In a 2019 interview with Fox News, she said she staffed the facility with Ugandan "medical professionals." "I have never represented myself as a medical professional or health worker of any type," she said. "I have assisted our medical team in emergency settings and in crisis situations but I have never practiced medicine ... or put on any sort of a uniform or white coat for that matter."
Plain Jane
Renee Bach is from Bedford, Virginia. In an interview with The New Yorker, she said she was "a super plain-Jane, straight-up white girl" who "wanted to get married and have five kids" until she decided to go to Uganda as a missionary. She first visited the African nation in 2007 just after graduating from high school. Then in 2009, at the age of 19, she returned and set up her clinic — called by God, she said — to help Ugandan children. "This sounds like such a white-savior thing to say, but I wanted to try to meet a need that wasn't being met," she told The New Yorker.

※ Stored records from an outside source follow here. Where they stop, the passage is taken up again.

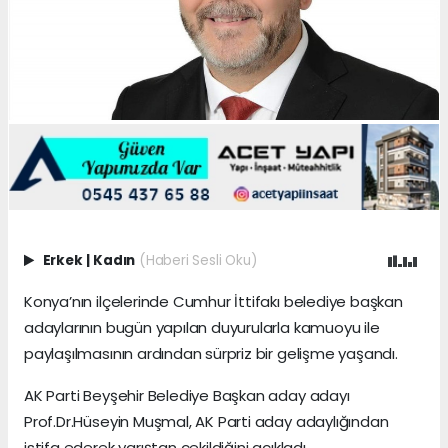
Erkek
|
Kadın
(Haberi Sesli Oku)
Konya’nın ilçelerinde Cumhur İttifakı belediye başkan
adaylarının bugün yapılan duyurularla kamuoyu ile
paylaşılmasının ardından sürpriz bir gelişme yaşandı.
AK Parti Beyşehir Belediye Başkan aday adayı
Prof.Dr.Hüseyin Muşmal, AK Parti aday adaylığından
istifa ederek yarıştan çekildiğini açıkladı.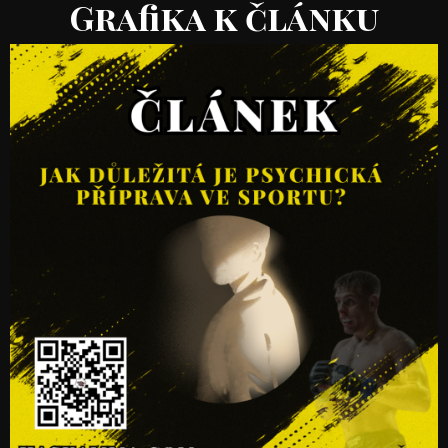
Grafika k článku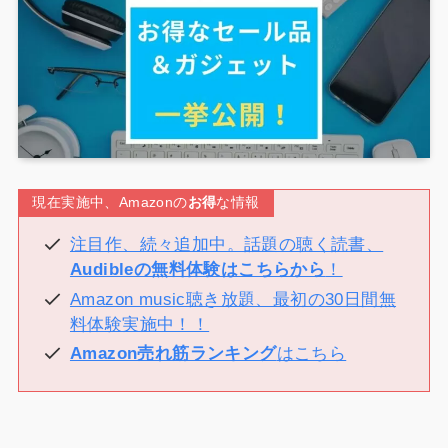
現在実施中、Amazonの
お得
な情報
注目作、続々追加中。話題の聴く読書、
Audibleの無料体験はこちらから
！
Amazon music聴き放題、最初の30日間無
料体験実施中！！
Amazon売れ筋ランキング
はこちら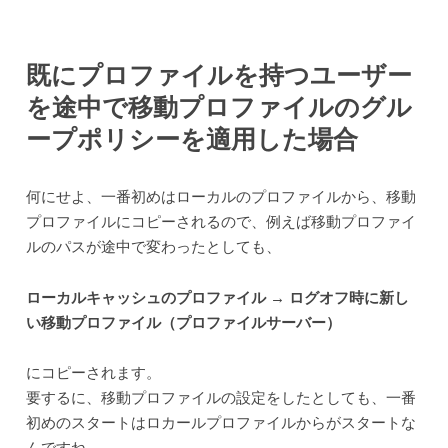
既にプロファイルを持つユーザー
を途中で移動プロファイルのグル
ープポリシーを適用した場合
何にせよ、一番初めはローカルのプロファイルから、移動
プロファイルにコピーされるので、例えば移動プロファイ
ルのパスが途中で変わったとしても、
ローカルキャッシュのプロファイル → ログオフ時に新し
い移動プロファイル（プロファイルサーバー）
にコピーされます。
要するに、移動プロファイルの設定をしたとしても、一番
初めのスタートはロカールプロファイルからがスタートな
んですね。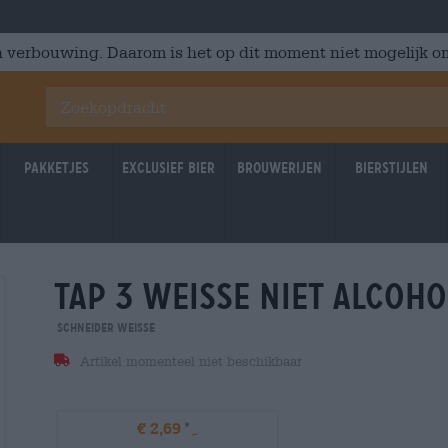
 verbouwing. Daarom is het op dit moment niet mogelijk om
Pakketjes
Exclusief Bier
Brouwerijen
Bierstijlen
tap 3 weisse niet alcoho
Schneider Weisse
Artikel momenteel niet beschikbaar
€ 2,69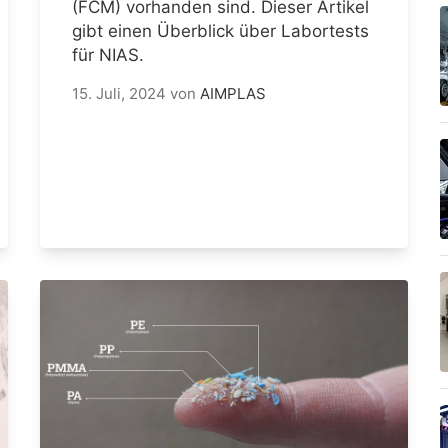
(FCM) vorhanden sind. Dieser Artikel
gibt einen Überblick über Labortests
für NIAS.
15. Juli, 2024
von
AIMPLAS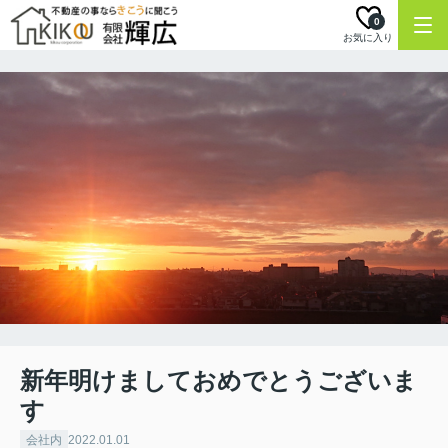
0
お気に入り
新年明けましておめでとうございま
す
会社内
2022.01.01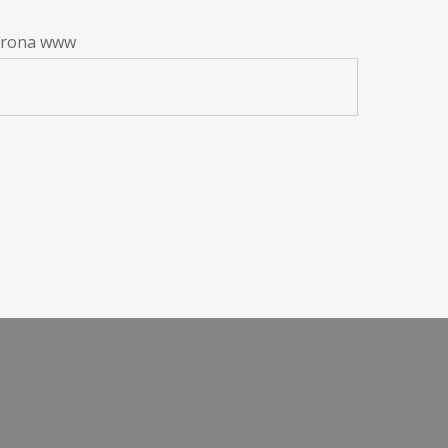
trona www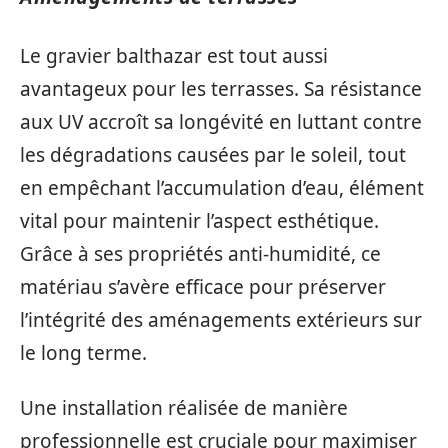
Le gravier balthazar est tout aussi
avantageux pour les terrasses. Sa résistance
aux UV accroît sa longévité en luttant contre
les dégradations causées par le soleil, tout
en empêchant l’accumulation d’eau, élément
vital pour maintenir l’aspect esthétique.
Grâce à ses propriétés anti-humidité, ce
matériau s’avère efficace pour préserver
l’intégrité des aménagements extérieurs sur
le long terme.
Une installation réalisée de manière
professionnelle est cruciale pour maximiser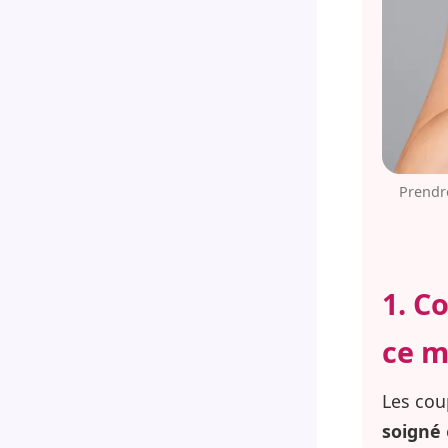
Prendre
1. C
ce 
Les cou
soigné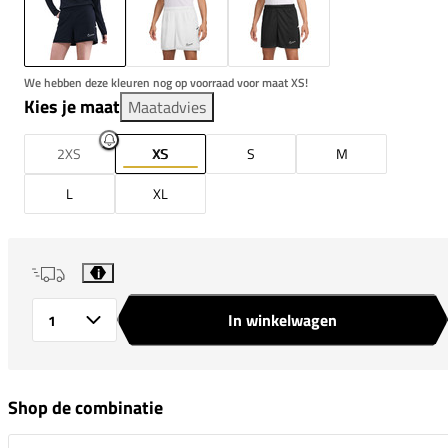
We hebben deze kleuren nog op voorraad voor maat XS!
Kies je maat
Maatadvies
2XS
XS
S
M
L
XL
i
In winkelwagen
Aantal
Shop de combinatie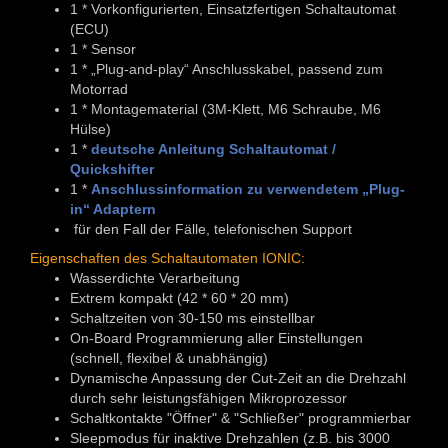
1 * Vorkonfigurierten, Einsatzfertigen Schaltautomat
(ECU)
1 * Sensor
1 * „Plug-and-play“ Anschlusskabel, passend zum
Motorrad
1 * Montagematerial (3M-Klett, M6 Schraube, M6
Hülse)
1 *
deutsche Anleitung Schaltautomat /
Quickshifter
1 *
Anschlussinformation zu verwendetem „Plug-
in“ Adaptern
für den Fall der Fälle, telefonischen Support
Eigenschaften des Schaltautomaten IONIC:
Wasserdichte Verarbeitung
Extrem kompakt (42 * 60 * 20 mm)
Schaltzeiten von 30-150 ms einstellbar
On-Board Programmierung aller Einstellungen
(schnell, flexibel & unabhängig)
Dynamische Anpassung der Cut-Zeit an die Drehzahl
durch sehr leistungsfähigen Mikroprozessor
Schaltkontakte "Öffner" & "Schließer" programmierbar
Sleepmodus für inaktive Drehzahlen (z.B. bis 3000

Her observation may have been apt — HBO's new three-part documentary on Bach's story is called "Savior Complex," and her critics have accused her of acting on this, with devastating results. In a 2019 NPR report, witnesses said Bach performed medical procedures like giving blood transfusions and was caring for children who had diseases like HIV and pneumonia who should have been in an actual hospital — not a malnutrition clinic.
Where is she now?
In the summer of 2020, Renee Bach and her clinic settled the 2019 Ugandan lawsuit by paying $9,500 to each of the two mothers whose children had died while under her care — without admitting liability, per NPR. Her attorney, Primah Kwagala, told the outlet Bach also apologized to the two mothers and promised she wouldn't be coming back to Uganda or be involved in "medical practice in the country." The clinic is no longer running.
Bach, now 34, moved back to Bedford, Virginia in 2019 and is raising two children, including one she adopted from Uganda when the girl was brought into her clinic for care. Four families filed a second lawsuit in Uganda, which is still pending, although Bach's attorney, David Gibbs, claims they were unaware of such litigation, per Insider. Bach has never been charged with any crimes. "I feel like I've taken the hit for every single White person in Uganda," she said in the HBO documentary (via People). "I did not kill children."